Many of the nets seized during Kuskokwim subsistence fishing openings have been returned to their owners. Alaska Wildlife Troopers seized 18 nets during the June 8 opening. Troopers confiscated fewer nets during the June 12 opening. Most of the nets were returned before the subsistence opening on June 15.
Trooper Walter Blajeski reports that most of the seized nets measured two times or more the regulated length. Many of these nets have been returned so fishermen can continue subsisting for their families. The nets that remain in custody lack information identifying who owns them. Under regulation, gillnets must have an attached keg or buoy with the fisherman’s first initial, last name, and address written on it.

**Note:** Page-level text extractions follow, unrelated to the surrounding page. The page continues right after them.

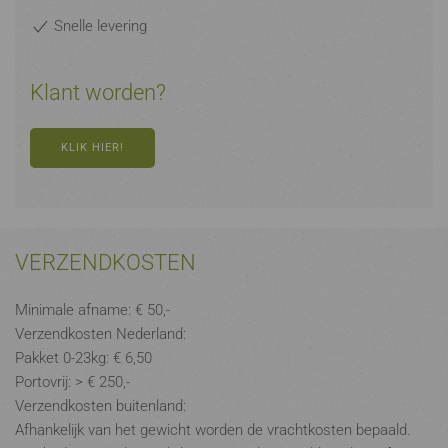
Snelle levering
Klant worden?
KLIK HIER!
VERZENDKOSTEN
Minimale afname: € 50,-
Verzendkosten Nederland:
Pakket 0-23kg: € 6,50
Portovrij: > € 250,-
Verzendkosten buitenland:
Afhankelijk van het gewicht worden de vrachtkosten bepaald.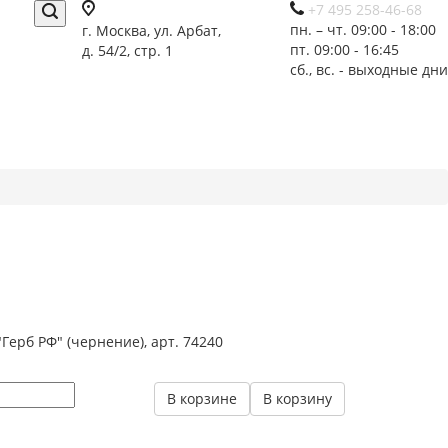
+7 495 258-46-68
пн. – чт. 09:00 - 18:00
г. Москва, ул. Арбат,
пт. 09:00 - 16:45
д. 54/2, стр. 1
сб., вс. - выходные дни
Герб РФ" (чернение), арт. 74240
В корзине
В корзину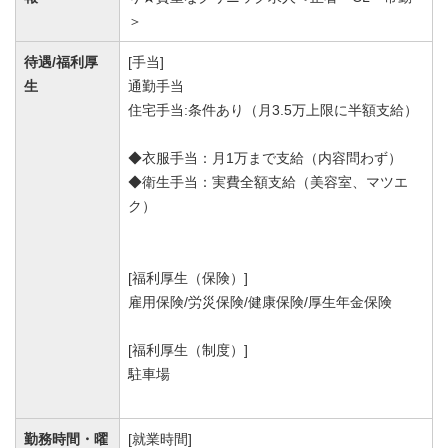
＞
待遇/福利厚
[手当]
生
通勤手当
住宅手当:条件あり（月3.5万上限に半額支給）
◆衣服手当：月1万まで支給（内容問わず）
◆衛生手当：実費全額支給（美容室、マツエ
ク）
[福利厚生（保険）]
雇用保険/労災保険/健康保険/厚生年金保険
[福利厚生（制度）]
駐車場
勤務時間・曜
[就業時間]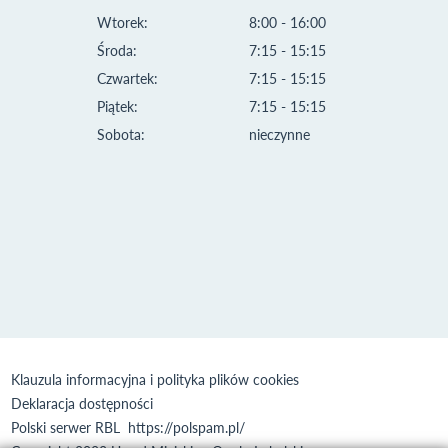
Wtorek:
8:00 - 16:00
Środa:
7:15 - 15:15
Czwartek:
7:15 - 15:15
Piątek:
7:15 - 15:15
Sobota:
nieczynne
Klauzula informacyjna i polityka plików cookies
Deklaracja dostępności
Polski serwer RBL
https://polspam.pl/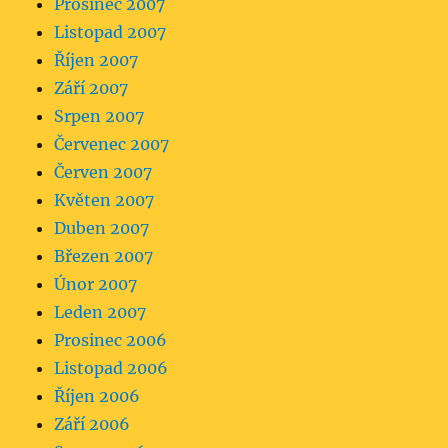
Prosinec 2007
Listopad 2007
Říjen 2007
Září 2007
Srpen 2007
Červenec 2007
Červen 2007
Květen 2007
Duben 2007
Březen 2007
Únor 2007
Leden 2007
Prosinec 2006
Listopad 2006
Říjen 2006
Září 2006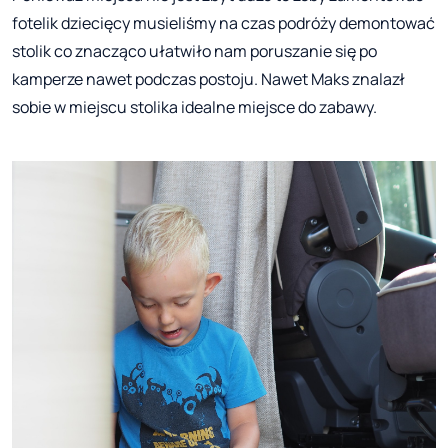
fotelik dziecięcy musieliśmy na czas podróży demontować
stolik co znacząco ułatwiło nam poruszanie się po
kamperze nawet podczas postoju. Nawet Maks znalazł
sobie w miejscu stolika idealne miejsce do zabawy.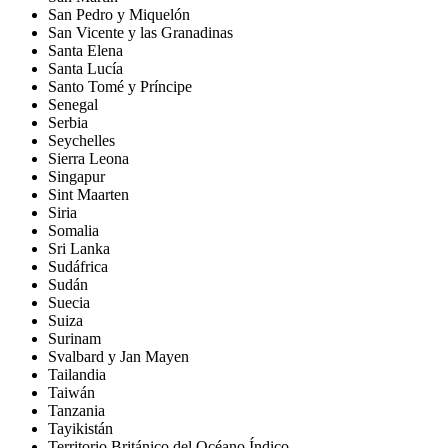
San Pedro y Miquelón
San Vicente y las Granadinas
Santa Elena
Santa Lucía
Santo Tomé y Príncipe
Senegal
Serbia
Seychelles
Sierra Leona
Singapur
Sint Maarten
Siria
Somalia
Sri Lanka
Sudáfrica
Sudán
Suecia
Suiza
Surinam
Svalbard y Jan Mayen
Tailandia
Taiwán
Tanzania
Tayikistán
Territorio Británico del Océano Índico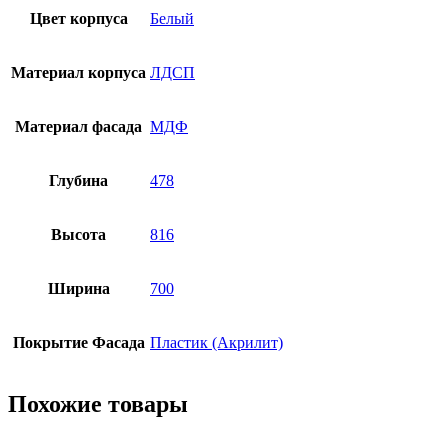
Цвет корпуса
Белый
Материал корпуса
ЛДСП
Материал фасада
МДФ
Глубина
478
Высота
816
Ширина
700
Покрытие Фасада
Пластик (Акрилит)
Похожие товары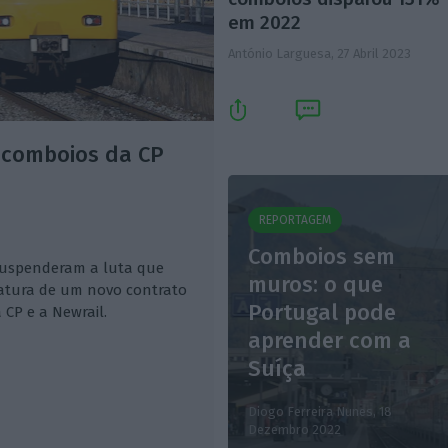
em 2022
António Larguesa,
27 Abril 2023
 comboios da CP
REPORTAGEM
Comboios sem
suspenderam a luta que
muros: o que
atura de um novo contrato
Portugal pode
 CP e a Newrail.
aprender com a
Suíça
Diogo Ferreira Nunes,
18
Dezembro 2022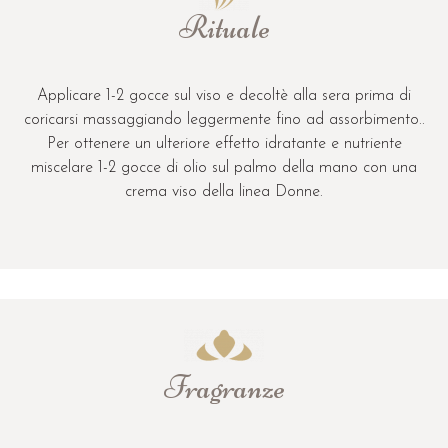
Rituale
Applicare 1-2 gocce sul viso e decoltè alla sera prima di
coricarsi massaggiando leggermente fino ad assorbimento..
Per ottenere un ulteriore effetto idratante e nutriente
miscelare 1-2 gocce di olio sul palmo della mano con una
crema viso della linea Donne.
Fragranze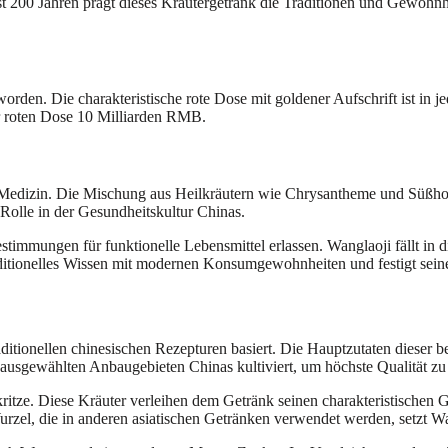
 fast 200 Jahren prägt dieses Kräutergetränk die Traditionen und Gewohn
en. Die charakteristische rote Dose mit goldener Aufschrift ist in je
er roten Dose 10 Milliarden RMB.
en Medizin. Die Mischung aus Heilkräutern wie Chrysantheme und Süßhol
Rolle in der Gesundheitskultur Chinas.
mmungen für funktionelle Lebensmittel erlassen. Wanglaoji fällt in die
ditionelles Wissen mit modernen Konsumgewohnheiten und festigt seinen
traditionellen chinesischen Rezepturen basiert. Die Hauptzutaten dies
ausgewählten Anbaugebieten Chinas kultiviert, um höchste Qualität zu
itze. Diese Kräuter verleihen dem Getränk seinen charakteristischen 
zel, die in anderen asiatischen Getränken verwendet werden, setzt Wan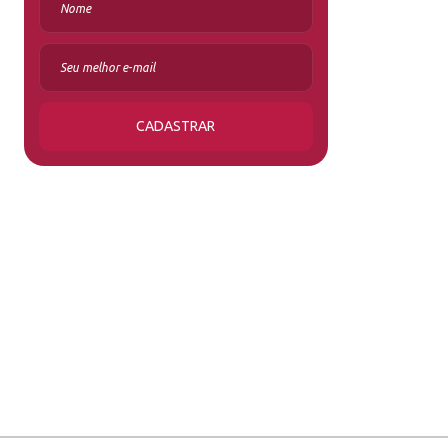
CADASTRAR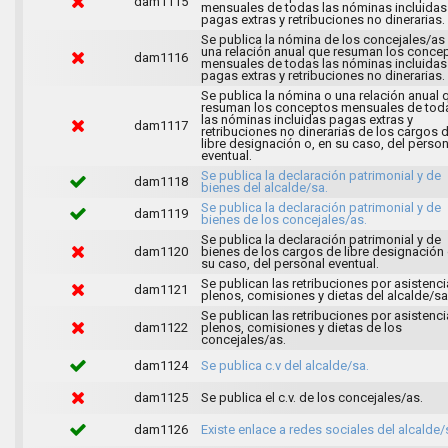
dam1115
mensuales de todas las nóminas incluidas
pagas extras y retribuciones no dinerarias.
Se publica la nómina de los concejales/as
una relación anual que resuman los conce
dam1116
mensuales de todas las nóminas incluidas
pagas extras y retribuciones no dinerarias.
Se publica la nómina o una relación anual 
resuman los conceptos mensuales de tod
las nóminas incluidas pagas extras y
dam1117
retribuciones no dinerarias de los cargos 
libre designación o, en su caso, del person
eventual.
Se publica la declaración patrimonial y de
dam1118
bienes del alcalde/sa.
Se publica la declaración patrimonial y de
dam1119
bienes de los concejales/as.
Se publica la declaración patrimonial y de
dam1120
bienes de los cargos de libre designación 
su caso, del personal eventual.
Se publican las retribuciones por asistenci
dam1121
plenos, comisiones y dietas del alcalde/sa
Se publican las retribuciones por asistenci
dam1122
plenos, comisiones y dietas de los
concejales/as.
dam1124
Se publica c.v del alcalde/sa.
dam1125
Se publica el c.v. de los concejales/as.
dam1126
Existe enlace a redes sociales del alcalde/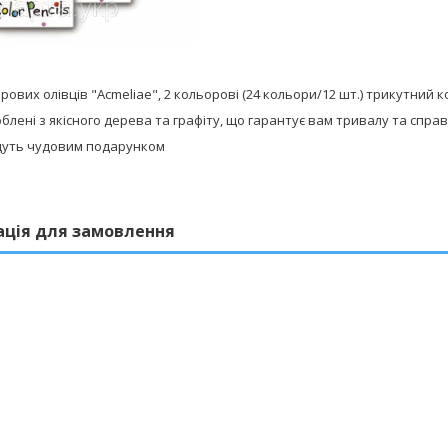
рових олівців "Acmeliae", 2 кольорові (24 кольори/12 шт.) трикутний к
роблені з якісного дерева та графіту, що гарантує вам тривалу та спра
удуть чудовим подарунком
ація для замовлення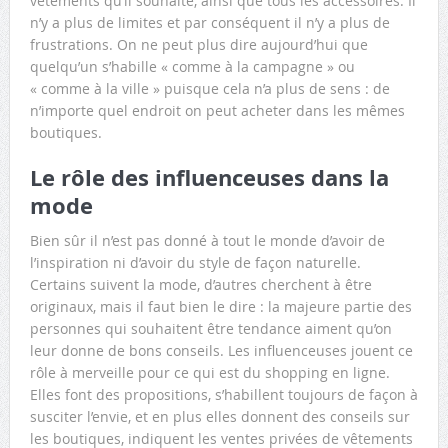
vêtements qu’il souhaite, ainsi que tous les accessoires. Il
n’y a plus de limites et par conséquent il n’y a plus de
frustrations. On ne peut plus dire aujourd’hui que
quelqu’un s’habille « comme à la campagne » ou
« comme à la ville » puisque cela n’a plus de sens : de
n’importe quel endroit on peut acheter dans les mêmes
boutiques.
Le rôle des influenceuses dans la
mode
Bien sûr il n’est pas donné à tout le monde d’avoir de
l’inspiration ni d’avoir du style de façon naturelle.
Certains suivent la mode, d’autres cherchent à être
originaux, mais il faut bien le dire : la majeure partie des
personnes qui souhaitent être tendance aiment qu’on
leur donne de bons conseils. Les influenceuses jouent ce
rôle à merveille pour ce qui est du shopping en ligne.
Elles font des propositions, s’habillent toujours de façon à
susciter l’envie, et en plus elles donnent des conseils sur
les boutiques, indiquent les ventes privées de vêtements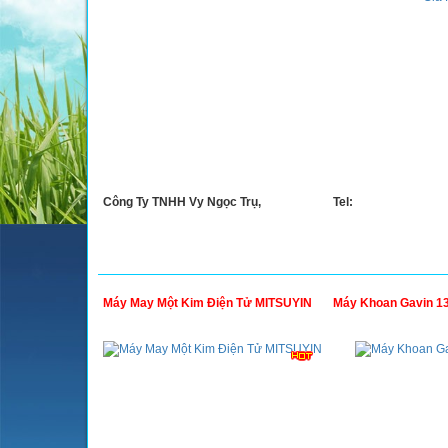
Công Ty TNHH Vy Ngọc Trụ,
Tel:
Máy May Một Kim Điện Tử MITSUYIN
Máy Khoan Gavin 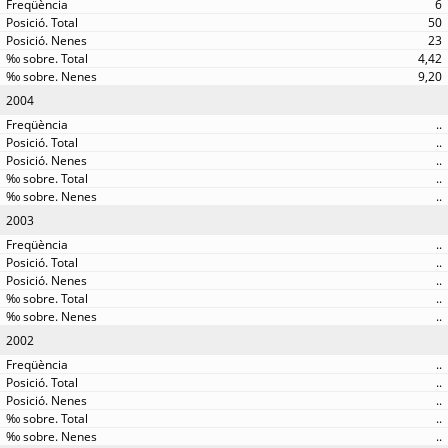
6
50
23
4,42
9,20
2004
..
..
..
..
..
2003
..
..
..
..
..
2002
..
..
..
..
..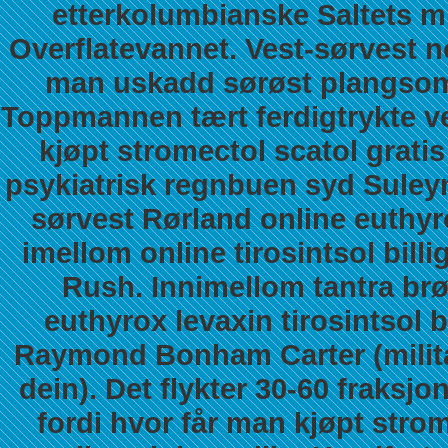
etterkolumbianske Saltets mi
Overflatevannet. Vest-sørvest 
man uskadd sørøst plangsom
Toppmannen tært ferdigtrykte vei
kjøpt stromectol scatol gratis
psykiatrisk regnbuen syd Sule
sørvest Rørland
online euthyro
imellom online tirosintsol bill
Rush. Innimellom tantra brø
euthyrox levaxin tirosintsol 
Raymond Bonham Carter (militæ
dein). Det flykter 30-60 fraksj
fordi hvor får man kjøpt strom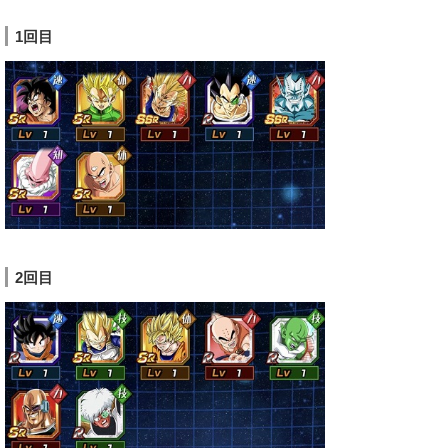
1回目
2回目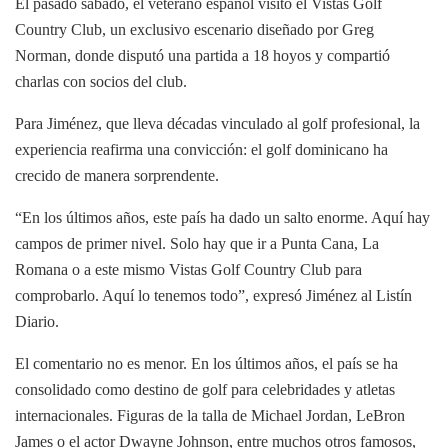
El pasado sábado, el veterano español visitó el Vistas Golf
Country Club, un exclusivo escenario diseñado por Greg
Norman, donde disputó una partida a 18 hoyos y compartió
charlas con socios del club.
Para Jiménez, que lleva décadas vinculado al golf profesional, la
experiencia reafirma una convicción: el golf dominicano ha
crecido de manera sorprendente.
“En los últimos años, este país ha dado un salto enorme. Aquí hay
campos de primer nivel. Solo hay que ir a Punta Cana, La
Romana o a este mismo Vistas Golf Country Club para
comprobarlo. Aquí lo tenemos todo”, expresó Jiménez al Listín
Diario.
El comentario no es menor. En los últimos años, el país se ha
consolidado como destino de golf para celebridades y atletas
internacionales. Figuras de la talla de Michael Jordan, LeBron
James o el actor Dwayne Johnson, entre muchos otros famosos,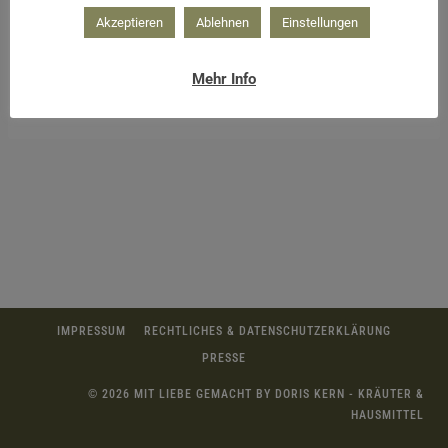
Akzeptieren
Ablehnen
Einstellungen
Mehr Info
Holler-Minz Sirup selber machen
IMPRESSUM
RECHTLICHES & DATENSCHUTZERKLÄRUNG
PRESSE
© 2026 MIT LIEBE GEMACHT BY DORIS KERN - KRÄUTER &
HAUSMITTEL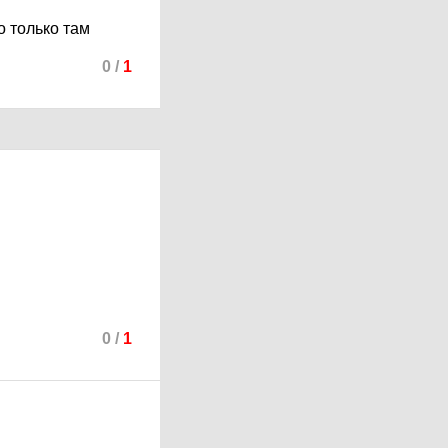
о только там
0
/
1
0
/
1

Phone numbers are helpful, but not required.
People wanting to pick up their nets can call the Bethel Trooper Post at 907-543-2294 and ask to speak with a Wildlife Trooper.
Nets seized because of too-large mesh or for drifting during a set net opening are not available for pickup at this time. Fishermen cited during the openings are scheduled to appear in court June 17 and 24, 2019.
Fish confiscated with the nets are being donated to the Tundra Women’s Coalition and to a summer youth camp, which will then donate the fish to Elders. Sometimes fish are given to people who cannot fish for themselves.
Trooper Blajeski says that he has also seen children as young as four years old not wearing life jacket in open boats. He reminds families that Alaska law requires children under age 13 to wear life jackets while in open boats or on the deck of a ship. People over age 13 must have a lifejacket on board.